Der niederländische Produzent, Regisseur und Drehbuchautor ist am 4. Juli 2025 im Alter von 87 Jahren gestorben.
Sträflicherweise gibt es kaum Nachrufe. Immerhin in »Blickpunkt Film« gibt es einen Nachruf, der ihn angemessen als »eine Schlüsselfigur der sich emanzipierenden Filmszene der BRD« und des Autorenfilms ehrt.

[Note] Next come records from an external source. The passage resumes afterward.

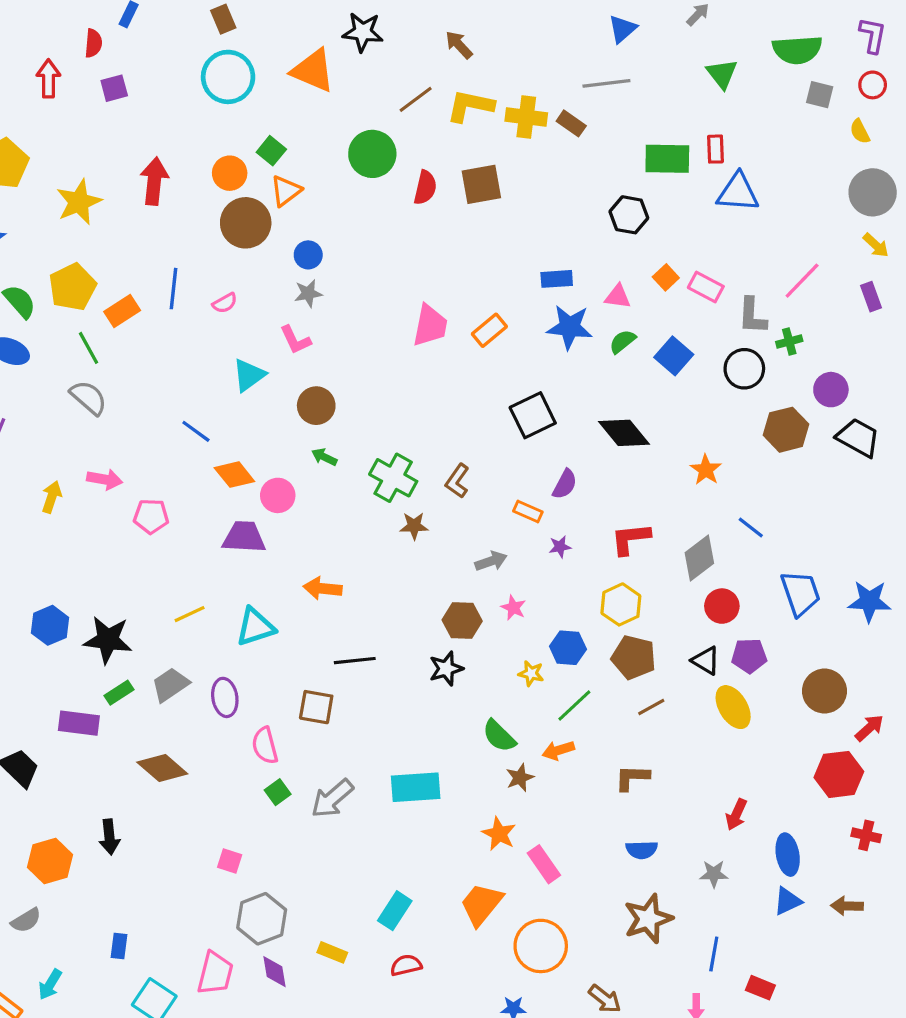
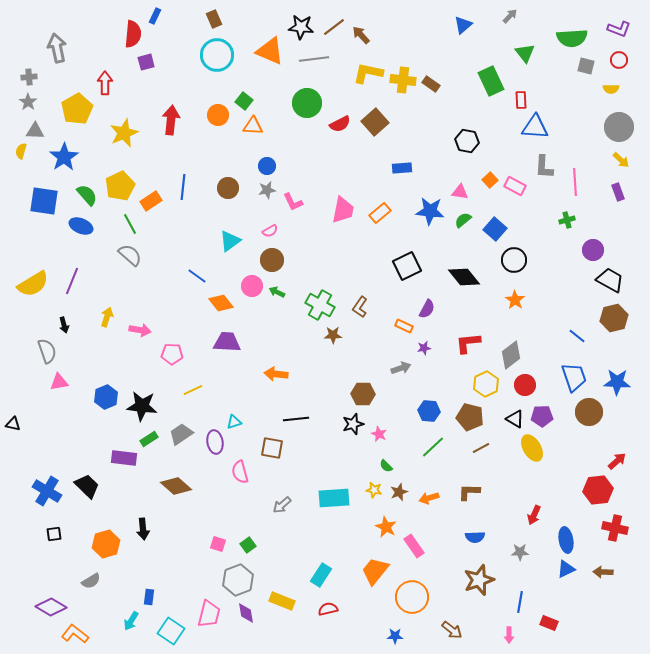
purple L-shape: (873, 35) -> (619, 29), turned 100
red semicircle: (93, 43) -> (133, 34), size x1.5
red arrow: (48, 79) -> (105, 83), moved
gray line: (606, 83) -> (314, 59), moved
brown line: (416, 99) -> (334, 27), moved
yellow semicircle: (860, 131) -> (611, 89), turned -63
green rectangle: (667, 159) -> (491, 81), moved, turned 64
brown square: (481, 184) -> (375, 122), turned -32
red semicircle: (425, 188) -> (340, 124), turned 50
orange triangle: (286, 191) -> (253, 126), turned 40
brown circle: (246, 223) -> (228, 188), moved, size x0.7
blue rectangle: (557, 279) -> (402, 168), moved
pink line: (802, 281) -> (575, 182), turned -48
pink semicircle: (225, 303) -> (270, 231), moved
gray L-shape: (752, 316) -> (544, 167), moved
pink L-shape: (295, 340) -> (293, 202), moved
black circle: (744, 369) -> (514, 260), moved
brown hexagon: (786, 430) -> (614, 318), moved
pink arrow: (105, 479) -> (140, 330), moved
pink circle: (278, 495) -> (252, 286), moved
pink pentagon: (151, 516) -> (172, 354), moved
blue line: (751, 527) -> (577, 336), moved
gray arrow: (491, 561) -> (401, 368), moved
yellow hexagon: (621, 604) -> (486, 384), moved
pink star: (513, 608) -> (379, 434), moved
cyan triangle: (255, 627) -> (234, 422), moved, size x0.6
yellow star: (531, 673) -> (374, 490), moved
brown circle: (824, 691) -> (589, 412), moved
green semicircle: (499, 736) -> (386, 466), size x0.6
orange arrow: (558, 750) -> (429, 498), moved
green square: (278, 792) -> (248, 545), moved
gray arrow: (332, 798) -> (282, 505), size x0.7
red cross: (866, 835) -> (615, 528), size x1.4
yellow rectangle: (332, 952) -> (282, 601), size x1.4
cyan arrow: (50, 984) -> (131, 621), moved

Früh arbeitete er mit Regisseuren wie Volker Schlöndorff, Michael Verhoeven, Johannes Schaaf,
Peter Fleischmann und Hansjürgen Pohland zusammen. Der von ihm produzierte Film Jagdszenen aus Niederbayern (1969) wurde zum internationalen Erfolg und zählt heute zu den ikonischen Werken des westdeutschen Autorenkinos. Ebenso O.K. von Michael Verhoeven, der 1970 für einen Abbruch der Berlinale
sorgte.
1982 ehrte ihn die Bundesrepublik mit dem Filmband in Gold als Unterzeichner des Oberhausener Manifests.
2022 wurde sein Film Der Soldat von Oranien (Regie: Paul Verhoeven) Weltkulturerbe.